I guess I just don't get it?  What exactly are we joining?


----------



## bella1210 (Jul 19, 2011)

carolinagirl said:
			
		

> bella1210 said:
> 
> 
> 
> ...


this is like a club were we just talk with other members and stuff they have one on byc called the crazy pullets


----------



## Sunkissed (Jul 20, 2011)

more people need to join!

why is my username not by my title? :/


----------



## bella1210 (Jul 20, 2011)

Sunkissed said:
			
		

> more people need to join!
> 
> why is my username not by my title? :/


i know more people need to join and sorry i forgot i just put your username by your title


----------



## bella1210 (Jul 20, 2011)

i am going to work on the banner tommrow any websites you suggest or any colors to have on it or pictures just post that stuff here so i can make the banner tommrow


----------



## little blue (Jul 21, 2011)

hi everyone


----------



## Sunkissed (Jul 21, 2011)

:bun hi little blue! how are you? for the banner you should have  this and  this  oh and  this  and that's about it.


----------



## Sunkissed (Jul 22, 2011)

hello anyone?!


----------



## equinehugger3 (Aug 12, 2011)




----------



## bella1210 (Aug 12, 2011)

equinehugger3 said:
			
		

>


hi


----------



## equinehugger3 (Aug 12, 2011)

bella1210 said:
			
		

> equinehugger3 said:
> 
> 
> 
> ...


How are you, Bella?


----------



## Sunkissed (Aug 12, 2011)

Hey everybody how are you??? equinehugger3 ? and bella1210?? I'm doing fine!


----------



## horsecrazychicklovingkid (Aug 13, 2011)

Hey guys, how ya doing?


----------



## Sunkissed (Aug 13, 2011)

I awesome!

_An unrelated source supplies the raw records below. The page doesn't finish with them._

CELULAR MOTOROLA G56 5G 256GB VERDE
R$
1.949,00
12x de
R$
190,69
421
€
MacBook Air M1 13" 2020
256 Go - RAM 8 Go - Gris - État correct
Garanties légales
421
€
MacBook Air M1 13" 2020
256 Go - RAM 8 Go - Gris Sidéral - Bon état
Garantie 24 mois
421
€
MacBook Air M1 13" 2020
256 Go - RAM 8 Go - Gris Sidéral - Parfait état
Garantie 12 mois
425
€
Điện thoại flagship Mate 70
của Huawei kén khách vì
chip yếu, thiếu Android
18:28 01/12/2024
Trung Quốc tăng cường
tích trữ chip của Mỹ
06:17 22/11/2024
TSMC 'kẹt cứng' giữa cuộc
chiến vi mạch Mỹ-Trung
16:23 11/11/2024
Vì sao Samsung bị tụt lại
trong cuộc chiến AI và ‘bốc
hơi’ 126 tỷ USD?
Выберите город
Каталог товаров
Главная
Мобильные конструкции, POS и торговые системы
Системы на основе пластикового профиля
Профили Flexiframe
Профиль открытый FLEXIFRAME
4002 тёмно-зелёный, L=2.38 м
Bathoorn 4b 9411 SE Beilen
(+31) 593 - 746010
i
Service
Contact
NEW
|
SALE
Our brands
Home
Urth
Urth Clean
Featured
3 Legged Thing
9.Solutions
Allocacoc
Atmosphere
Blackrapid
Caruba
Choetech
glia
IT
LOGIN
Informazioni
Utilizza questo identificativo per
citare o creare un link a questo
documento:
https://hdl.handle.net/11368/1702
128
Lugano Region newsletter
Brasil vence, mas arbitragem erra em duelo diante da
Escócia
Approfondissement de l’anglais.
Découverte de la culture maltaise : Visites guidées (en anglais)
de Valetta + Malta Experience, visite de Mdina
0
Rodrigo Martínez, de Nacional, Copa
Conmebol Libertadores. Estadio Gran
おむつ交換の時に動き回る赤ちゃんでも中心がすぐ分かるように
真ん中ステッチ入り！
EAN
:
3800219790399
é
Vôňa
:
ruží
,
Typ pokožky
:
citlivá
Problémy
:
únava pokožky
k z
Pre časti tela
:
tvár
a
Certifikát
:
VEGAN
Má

It rained here last night, it was a good rain because it has been over 100 degrees like everyday here.


----------



## horsecrazychicklovingkid (Aug 13, 2011)

I'm over in Arkansas, we got the rain too! It was a good rain. It is looking rainy right now. It's gotten up to 110.


----------



## bella1210 (Aug 13, 2011)

i i am going to make a banner now for this


----------



## bella1210 (Aug 13, 2011)

i just made the banner do you like or do you want any changes


----------